Monday, June 23, 2008

Beyond FAREWELL: George Carlin: Another Icon Gone

While George Carlin’s colorful history is well-documented, I remain most impressed by his colorful language. Yes, his seven-dirty-words stint always cracked me up (my favorites, though, were his bits about driving, the one when he had no idea—until he stopped, got out for whatever reason, then got back in the car and turned on the ignition—how much STUFF he’d had cranked on; and the one about the guy with the blinker driving around the world to the left, that sort of thing; such original takes combined with his New York accent, his fast-paced gestures, his extreme facial expressions just killed me), but I was always most impressed by his use and obvious love of the language.

NPR’s Terry Gross rebroadcast excerpts from George Carlin interviews from 1990 and 2004 this morning. The stories he told of growing up in 1940s Harlem in an Irish neighborhood lodged between an academic community that included Columbia and various interdenominational churches and seminaries and the multicultural, mixed-race street-smart part of town revealed how he was first exposed to highly original uses of slang and off-color language, and how he appreciated the brilliance that fueled such creativity. He also spoke of his grandfather, who wrote out the entire works of Shakespeare in longhand during his lifetime simply for the joy of it. Of his mother, who encouraged her son not only to go to the dictionary to learn the meaning of words that were new to him, but to discuss with her the words’ origins, various meanings, and practical applications. A day after reading up on the word “peruse” with her, he brought in the paper to her and asked if she’d like to “peruse” it for a while. “Perhaps I’ll give it a cursory glance,” she replied, sending him right back to the dictionary.
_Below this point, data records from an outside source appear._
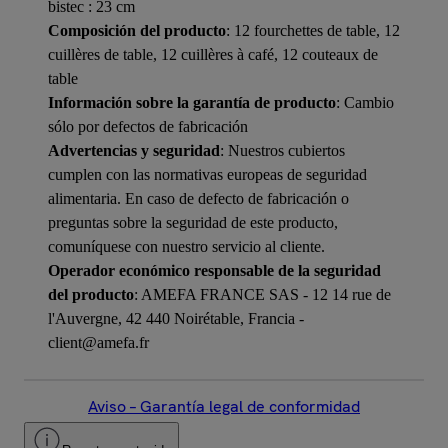
bistec : 23 cm
Composición del producto
: 12 fourchettes de table, 12
cuillères de table, 12 cuillères à café, 12 couteaux de
table
Información sobre la garantía de producto
: Cambio
sólo por defectos de fabricación
Advertencias y seguridad
: Nuestros cubiertos
cumplen con las normativas europeas de seguridad
alimentaria. En caso de defecto de fabricación o
preguntas sobre la seguridad de este producto,
comuníquese con nuestro servicio al cliente.
Operador económico responsable de la seguridad
del producto
: AMEFA FRANCE SAS - 12 14 rue de
l'Auvergne, 42 440 Noirétable, Francia -
client@amefa.fr
Aviso – Garantía legal de conformidad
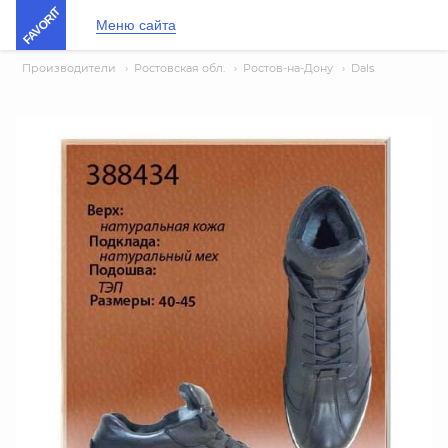
FAVORIT
Меню сайта
Производители
›
Ростовская обл.
›
Ростов-на-Дону
›
Dals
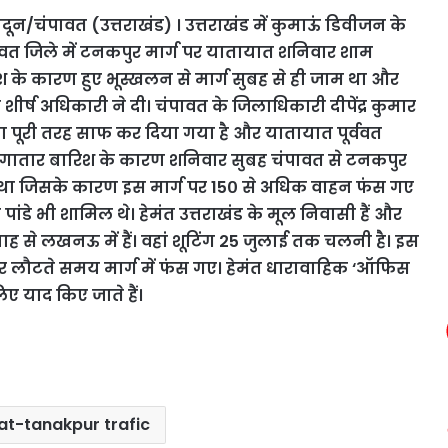
ादून/चंपावत (उत्तराखंड) । उत्तराखंड में कुमाऊं डिवीजन के
वत जिले में टनकपुर मार्ग पर यातायात शनिवार शाम
िश के कारण हुए भूस्खलन से मार्ग सुबह से ही जाम था और
शीर्ष अधिकारी ने दी। चंपावत के जिलाधिकारी दीपेंद्र कुमार
पूरी तरह साफ कर दिया गया है और यातायात पूर्ववत
रही लगातार बारिश के कारण शनिवार सुबह चंपावत से टनकपुर
था जिसके कारण इस मार्ग पर 15० से अधिक वाहन फंस गए
 पांडे भी शामिल थे। हेमंत उत्तराखंड के मूल निवासी हैं और
ताह से लखनऊ में हैं। वहां शूटिंग 25 जुलाई तक चलनी है। इस
और लौटते समय मार्ग में फंस गए। हेमंत धारावाहिक ‘ऑफिस
 याद किए जाते हैं।
t-tanakpur trafic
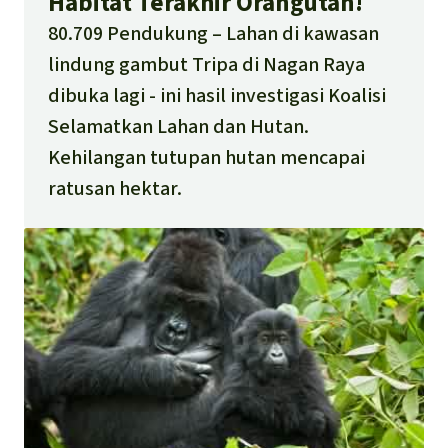
Habitat Terakhir Orangutan!
80.709 Pendukung
Lahan di kawasan
lindung gambut Tripa di Nagan Raya
dibuka lagi - ini hasil investigasi Koalisi
Selamatkan Lahan dan Hutan.
Kehilangan tutupan hutan mencapai
ratusan hektar.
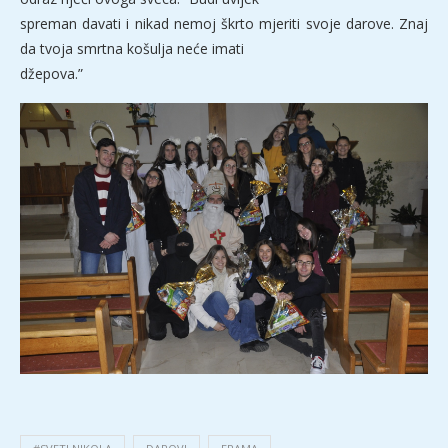
spreman davati i nikad nemoj škrto mjeriti svoje darove. Znaj
da tvoja smrtna košulja neće imati
džepova.”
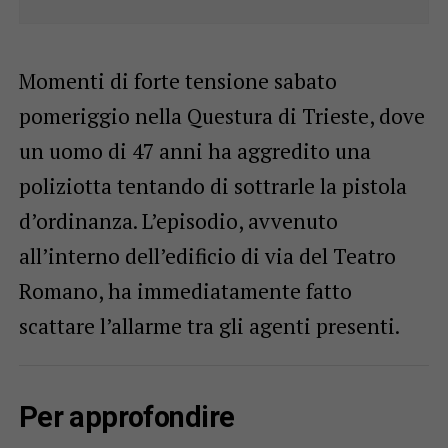
Momenti di forte tensione sabato
pomeriggio nella Questura di Trieste, dove
un uomo di 47 anni ha aggredito una
poliziotta tentando di sottrarle la pistola
d’ordinanza. L’episodio, avvenuto
all’interno dell’edificio di via del Teatro
Romano, ha immediatamente fatto
scattare l’allarme tra gli agenti presenti.
Per approfondire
So yes, George Carlin will always be remembered for his tough-guy attitude, his in-your-face comedy, his refusal to back down in the face of white-corporate male-dominated right-wing hypocrisy. But I’ll always remember him as a young boy growing up in the paradoxes of a Catholic Irish neighborhood full of kids in a wedge of Harlem, carrying with him a literary sensibility that would compel him not only to become a famous, award-winning comedian with a police record who inspired a controversial Supreme Court case that still leads to heated discussions of the First Amendment, but to a guy who relished experimenting with the way words work.

“There are an awful lot of taboos,” Carlin is quoted in another NPR piece. “I just enjoy squashing them and stepping on them and peeling them apart and trying to expose them to people. For some reason, it makes me happy.” Thanks to his immense, unique ability to power those tendencies with an evident love of language, his comical exposure of so many truths at their bare-bone levels made lots of others happy, too.

Photo from a 2007 wittyphantom post about a George Carlin essay that ends: “Life is not measured by the number of breaths we take, but by the moments that take our breath away.”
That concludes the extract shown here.